Current location - Trademark Inquiry Complete Network - Tian Tian Fund - What is the difference between charity and charity?
What is the difference between charity and charity?

Public welfare is public welfare, and charity is charity. They cannot include each other, and they cannot compare who has a larger scope and who has a smaller scope.

Public welfare is public interest. Because the stakeholders are not all humans, they may also be animals, plants, ecological environment, etc., so it is inappropriate to call it public interest.

Public welfare and charity originate from the love for life and the world, that is, philanthropy or altruism, but they point to two dimensions at the level of action.

The dimension of public welfare is that members of society, based on a sense of social responsibility and mission, actively seek to satisfy and maintain public interests outside of government power, mobilize social resources, optimize or rebuild social structures and relationships, and solve or improve social problems.

Such as environmental protection, biodiversity protection, various policy advocacy, legislative promotion, cultural, artistic and scientific development, etc.

Public welfare actors can be individuals or organizations, and sometimes governments and enterprises are also involved.

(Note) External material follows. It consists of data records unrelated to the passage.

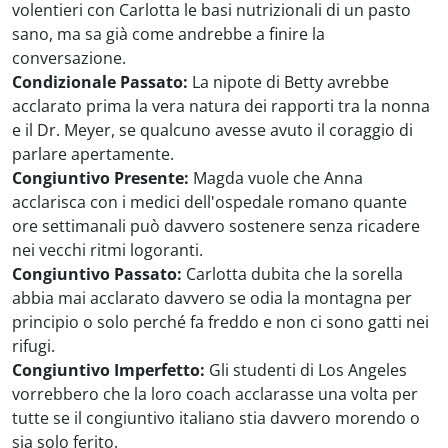
volentieri con Carlotta le basi nutrizionali di un pasto
sano, ma sa già come andrebbe a finire la
conversazione.
Condizionale Passato:
La nipote di Betty avrebbe
acclarato prima la vera natura dei rapporti tra la nonna
e il Dr. Meyer, se qualcuno avesse avuto il coraggio di
parlare apertamente.
Congiuntivo Presente:
Magda vuole che Anna
acclarisca con i medici dell'ospedale romano quante
ore settimanali può davvero sostenere senza ricadere
nei vecchi ritmi logoranti.
Congiuntivo Passato:
Carlotta dubita che la sorella
abbia mai acclarato davvero se odia la montagna per
principio o solo perché fa freddo e non ci sono gatti nei
rifugi.
Congiuntivo Imperfetto:
Gli studenti di Los Angeles
vorrebbero che la loro coach acclarasse una volta per
tutte se il congiuntivo italiano stia davvero morendo o
sia solo ferito.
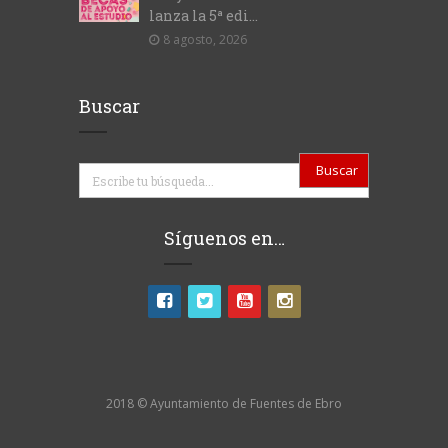
lanza la 5ª edi...
8 agosto, 2026
Buscar
Buscar
Síguenos en…
2018 © Ayuntamiento de Fuentes de Ebro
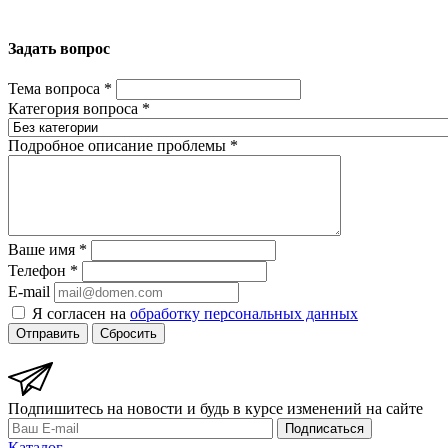
Задать вопрос
Тема вопроса
*
Категория вопроса
*
Подробное описание проблемы
*
Ваше имя
*
Телефон
*
E-mail
Я согласен на
обработку персональных данных
Отправить
Сбросить
Подпишитесь на новости и будь в курсе изменений на сайте
Подписаться
Каталог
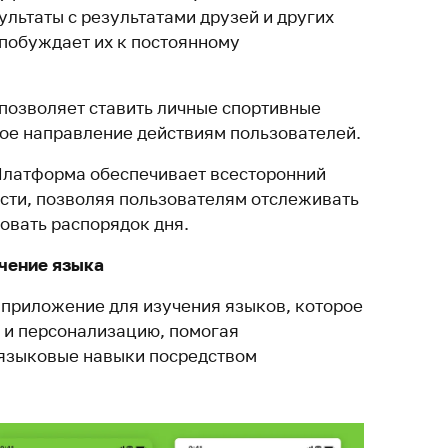
ультаты с результатами друзей и других
 побуждает их к постоянному
 позволяет ставить личные спортивные
кое направление действиям пользователей.
Платформа обеспечивает всесторонний
ости, позволяя пользователям отслеживать
овать распорядок дня.
учение языка
 приложение для изучения языков, которое
 и персонализацию, помогая
 языковые навыки посредством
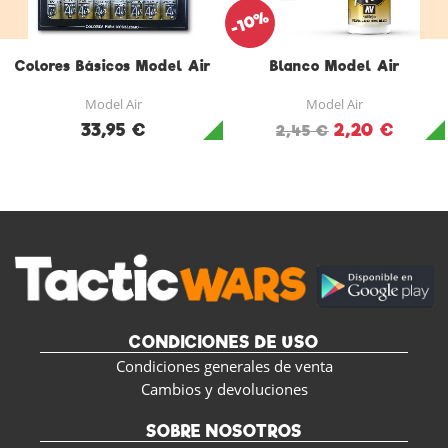
-10%
Colores Básicos Model Air
Blanco Model Air
Model Air
Model Air
33,95 €
2,20 €
2,45 €
CONDICIONES DE USO
Condiciones generales de venta
Cambios y devoluciones
SOBRE NOSOTROS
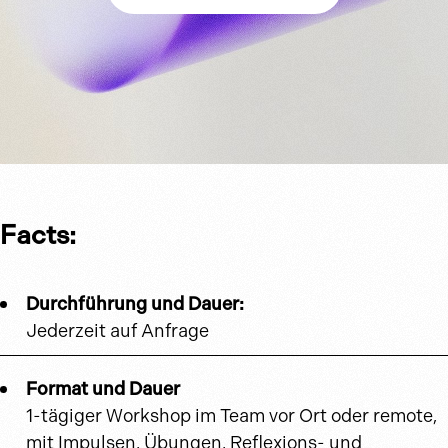
Facts:
Durchführung und Dauer:
Jederzeit auf Anfrage
Format und Dauer
1-tägiger Workshop im Team vor Ort oder remote,
mit Impulsen, Übungen, Reflexions- und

The beneficiaries of public welfare are usually not specific individuals, and all members of society may benefit from it.

For example, if environmental protection work improves the quality of air and water sources, rich and poor people, animals and plants will all benefit from this.

The dimension of charity is usually based on pity, sympathy or intolerance, and is committed to helping individuals in trouble due to social problems obtain normal rights to survival and development (natural, protected by law, recognized by society, respected,

Healthy, equal, accessible...).

That is, charity satisfies individual interests.

The subject of charity can also be an individual or an organization, and the beneficiaries can be humans or animals and other living beings.

For example, individual disease relief, material assistance, spiritual comfort, empowerment, etc.

The two dimensions of public welfare and charity can be transformed into each other or promoted simultaneously.

When charity subjects shift from focusing on individual interests to focusing on the interests of the entire group and the entire society, they must solve the underlying root causes - social problems (usually caused by cultural concepts, systems, markets and other factors), such as through social advocacy and practical actions

Promote the progress of policy legislation and changes in social culture and concepts, and then switch to the public welfare dimension.

On the contrary, when promoting the solution of social problems and starting to act to satisfy individual interests, it enters the philanthropic dimension.

Funding poor students and helping individual students complete their studies is charity, but if we start to improve the local industrial structure, increase employment opportunities, help local people escape poverty and become rich, or promote the reallocation of educational resources and promote the fair enjoyment of educational rights, it becomes a public welfare.

.

Helping a person quit smoking for free is charity, but promoting a ban on smoking in public places through policy legislation and social supervision is a public welfare.

Giving up your seat to an elderly person is charity, calling on the whole society to care for the elderly and other groups, and giving up your seat to those in need is a public welfare.

It is charity for a person to donate 100 yuan to a person seeking help. We call on everyone to actively participate in charitable donations, create a social atmosphere of mutual help, and promote changes in social concepts and improvements in legal policies (such as standardizing donation behavior, achieving openness and transparency, and protecting donors and

The privacy of recipients, etc.) is a public good.

Some behaviors or activities have both public welfare and charitable attributes, such as vegetarianism, which is low-carbon, energy-saving, and generates less garbage. It is objectively beneficial to ecological and environmental protection and is for the public welfare; at the same time, because it does not consume animal products, it is objectively

It is charity to save animals from being killed or tortured.